• **Exercise goal**: Keep only the lines from the start of the data through the line containing "the conflict with Iran?", and output them exactly.

(Dataset entries)
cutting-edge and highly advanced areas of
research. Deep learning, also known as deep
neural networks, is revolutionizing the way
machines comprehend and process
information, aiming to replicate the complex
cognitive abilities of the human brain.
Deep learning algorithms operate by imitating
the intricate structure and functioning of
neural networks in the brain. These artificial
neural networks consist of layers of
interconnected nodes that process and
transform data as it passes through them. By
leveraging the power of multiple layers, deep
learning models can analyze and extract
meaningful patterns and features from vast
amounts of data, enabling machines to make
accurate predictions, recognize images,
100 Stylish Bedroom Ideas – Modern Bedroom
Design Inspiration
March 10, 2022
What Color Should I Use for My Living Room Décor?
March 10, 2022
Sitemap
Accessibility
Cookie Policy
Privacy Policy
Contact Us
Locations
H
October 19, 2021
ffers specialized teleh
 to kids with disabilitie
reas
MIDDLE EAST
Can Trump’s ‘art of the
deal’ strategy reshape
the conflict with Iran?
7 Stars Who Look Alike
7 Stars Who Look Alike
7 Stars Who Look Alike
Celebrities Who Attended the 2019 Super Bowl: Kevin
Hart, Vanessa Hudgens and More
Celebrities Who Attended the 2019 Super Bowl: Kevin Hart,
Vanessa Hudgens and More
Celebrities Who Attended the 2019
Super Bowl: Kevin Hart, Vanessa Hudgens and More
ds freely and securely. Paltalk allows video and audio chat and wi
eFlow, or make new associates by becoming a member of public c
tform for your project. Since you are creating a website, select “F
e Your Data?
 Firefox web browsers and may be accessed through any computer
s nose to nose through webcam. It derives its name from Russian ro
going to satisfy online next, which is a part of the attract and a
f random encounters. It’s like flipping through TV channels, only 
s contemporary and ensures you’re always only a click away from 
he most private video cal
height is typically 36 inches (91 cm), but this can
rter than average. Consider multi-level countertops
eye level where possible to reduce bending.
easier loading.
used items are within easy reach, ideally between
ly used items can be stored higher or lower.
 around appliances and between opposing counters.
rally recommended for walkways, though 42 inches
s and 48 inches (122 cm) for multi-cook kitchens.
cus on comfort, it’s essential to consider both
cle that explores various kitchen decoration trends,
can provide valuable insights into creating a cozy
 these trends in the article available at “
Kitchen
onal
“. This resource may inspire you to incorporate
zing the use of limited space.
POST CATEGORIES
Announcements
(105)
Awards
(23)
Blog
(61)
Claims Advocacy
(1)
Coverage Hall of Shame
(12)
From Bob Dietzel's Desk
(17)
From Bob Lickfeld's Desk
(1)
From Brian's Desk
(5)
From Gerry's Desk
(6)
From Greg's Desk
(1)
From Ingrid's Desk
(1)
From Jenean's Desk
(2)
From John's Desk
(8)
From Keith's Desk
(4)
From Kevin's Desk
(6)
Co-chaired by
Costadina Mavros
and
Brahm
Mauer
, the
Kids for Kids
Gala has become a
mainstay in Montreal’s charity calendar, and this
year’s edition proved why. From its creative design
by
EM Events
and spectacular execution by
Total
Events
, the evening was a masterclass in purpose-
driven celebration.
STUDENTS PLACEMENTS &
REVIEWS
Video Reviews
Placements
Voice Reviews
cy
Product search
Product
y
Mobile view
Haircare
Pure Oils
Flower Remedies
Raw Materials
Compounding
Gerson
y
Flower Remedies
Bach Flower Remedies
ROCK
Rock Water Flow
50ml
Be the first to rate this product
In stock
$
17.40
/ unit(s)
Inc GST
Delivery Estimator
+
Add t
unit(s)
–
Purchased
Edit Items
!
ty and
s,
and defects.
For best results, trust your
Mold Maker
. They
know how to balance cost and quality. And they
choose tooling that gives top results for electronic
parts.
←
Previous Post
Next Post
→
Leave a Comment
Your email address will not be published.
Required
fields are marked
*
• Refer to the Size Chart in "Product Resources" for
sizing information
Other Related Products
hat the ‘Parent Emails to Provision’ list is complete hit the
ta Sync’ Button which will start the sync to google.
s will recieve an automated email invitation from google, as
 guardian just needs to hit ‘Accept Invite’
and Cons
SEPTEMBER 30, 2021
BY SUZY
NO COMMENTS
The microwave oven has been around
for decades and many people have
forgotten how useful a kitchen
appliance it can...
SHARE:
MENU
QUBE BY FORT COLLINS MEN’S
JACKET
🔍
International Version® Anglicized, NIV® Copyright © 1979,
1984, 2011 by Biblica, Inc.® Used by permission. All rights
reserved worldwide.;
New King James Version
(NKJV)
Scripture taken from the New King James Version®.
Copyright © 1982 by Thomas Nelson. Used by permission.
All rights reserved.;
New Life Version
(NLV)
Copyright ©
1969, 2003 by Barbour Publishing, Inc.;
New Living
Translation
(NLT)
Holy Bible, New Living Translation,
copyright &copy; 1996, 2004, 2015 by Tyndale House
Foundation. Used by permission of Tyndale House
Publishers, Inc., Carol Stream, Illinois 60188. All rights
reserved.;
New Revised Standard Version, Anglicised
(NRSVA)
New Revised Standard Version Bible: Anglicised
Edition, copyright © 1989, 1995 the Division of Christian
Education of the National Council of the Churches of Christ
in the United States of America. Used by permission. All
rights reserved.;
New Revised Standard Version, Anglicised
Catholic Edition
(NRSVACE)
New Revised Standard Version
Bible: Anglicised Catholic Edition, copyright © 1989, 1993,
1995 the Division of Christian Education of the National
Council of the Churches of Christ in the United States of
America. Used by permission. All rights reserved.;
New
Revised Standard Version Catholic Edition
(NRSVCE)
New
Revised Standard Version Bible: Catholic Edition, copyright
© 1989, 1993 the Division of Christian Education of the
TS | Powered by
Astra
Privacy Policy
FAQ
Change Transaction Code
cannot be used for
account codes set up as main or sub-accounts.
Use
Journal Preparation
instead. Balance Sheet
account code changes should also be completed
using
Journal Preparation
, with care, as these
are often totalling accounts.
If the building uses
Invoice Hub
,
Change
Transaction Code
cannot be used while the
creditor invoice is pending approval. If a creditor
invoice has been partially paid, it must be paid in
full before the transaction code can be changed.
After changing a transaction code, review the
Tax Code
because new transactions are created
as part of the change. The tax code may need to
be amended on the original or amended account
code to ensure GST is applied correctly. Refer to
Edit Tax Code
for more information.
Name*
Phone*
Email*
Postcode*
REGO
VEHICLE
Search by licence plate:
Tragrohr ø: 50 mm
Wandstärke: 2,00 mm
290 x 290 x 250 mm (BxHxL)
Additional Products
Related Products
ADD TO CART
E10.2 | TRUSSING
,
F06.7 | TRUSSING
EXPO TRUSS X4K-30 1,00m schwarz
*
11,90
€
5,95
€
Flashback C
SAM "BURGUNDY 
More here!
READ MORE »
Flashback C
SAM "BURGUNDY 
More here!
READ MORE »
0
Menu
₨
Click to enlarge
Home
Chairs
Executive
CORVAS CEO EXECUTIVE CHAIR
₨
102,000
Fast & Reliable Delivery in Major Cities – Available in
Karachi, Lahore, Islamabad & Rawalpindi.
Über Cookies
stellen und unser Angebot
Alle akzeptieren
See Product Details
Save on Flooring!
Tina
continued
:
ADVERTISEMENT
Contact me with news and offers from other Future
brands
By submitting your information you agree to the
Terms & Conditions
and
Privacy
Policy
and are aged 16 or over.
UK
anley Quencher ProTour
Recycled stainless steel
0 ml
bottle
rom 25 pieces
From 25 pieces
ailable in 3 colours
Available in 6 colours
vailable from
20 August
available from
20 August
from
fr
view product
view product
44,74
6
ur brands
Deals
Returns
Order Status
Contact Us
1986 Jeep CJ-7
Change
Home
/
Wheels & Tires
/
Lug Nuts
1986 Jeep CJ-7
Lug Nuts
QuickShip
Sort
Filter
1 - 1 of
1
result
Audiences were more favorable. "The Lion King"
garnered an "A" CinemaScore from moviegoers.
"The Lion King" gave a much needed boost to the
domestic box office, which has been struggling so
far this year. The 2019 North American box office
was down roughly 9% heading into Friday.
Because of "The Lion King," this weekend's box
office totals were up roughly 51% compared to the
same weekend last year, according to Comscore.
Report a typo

• **Written response**:
cutting-edge and highly advanced areas of
research. Deep learning, also known as deep
neural networks, is revolutionizing the way
machines comprehend and process
information, aiming to replicate the complex
cognitive abilities of the human brain.
Deep learning algorithms operate by imitating
the intricate structure and functioning of
neural networks in the brain. These artificial
neural networks consist of layers of
interconnected nodes that process and
transform data as it passes through them. By
leveraging the power of multiple layers, deep
learning models can analyze and extract
meaningful patterns and features from vast
amounts of data, enabling machines to make
accurate predictions, recognize images,
100 Stylish Bedroom Ideas – Modern Bedroom
Design Inspiration
March 10, 2022
What Color Should I Use for My Living Room Décor?
March 10, 2022
Sitemap
Accessibility
Cookie Policy
Privacy Policy
Contact Us
Locations
H
October 19, 2021
ffers specialized teleh
 to kids with disabilitie
reas
MIDDLE EAST
Can Trump’s ‘art of the
deal’ strategy reshape
the conflict with Iran?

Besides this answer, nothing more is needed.